__Given data__

────────────────

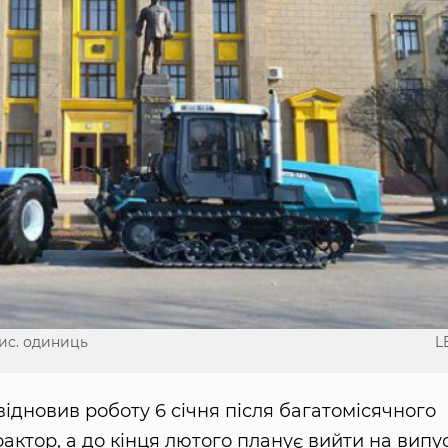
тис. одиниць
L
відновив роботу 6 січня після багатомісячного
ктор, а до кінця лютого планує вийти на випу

────────────────

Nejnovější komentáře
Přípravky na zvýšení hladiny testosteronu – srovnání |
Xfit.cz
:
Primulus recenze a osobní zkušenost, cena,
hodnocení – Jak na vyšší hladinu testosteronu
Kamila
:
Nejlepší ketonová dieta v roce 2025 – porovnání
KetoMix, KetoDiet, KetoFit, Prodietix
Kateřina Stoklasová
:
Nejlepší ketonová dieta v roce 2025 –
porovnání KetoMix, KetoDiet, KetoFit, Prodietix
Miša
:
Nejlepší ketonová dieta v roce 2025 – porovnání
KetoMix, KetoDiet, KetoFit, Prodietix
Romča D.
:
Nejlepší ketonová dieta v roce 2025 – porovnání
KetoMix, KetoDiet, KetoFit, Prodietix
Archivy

────────────────

__Problem statement__
Could you please find every line of the listing above holding the string "testosteronu" and copy it?

__Reply__
Přípravky na zvýšení hladiny testosteronu – srovnání |
hodnocení – Jak na vyšší hladinu testosteronu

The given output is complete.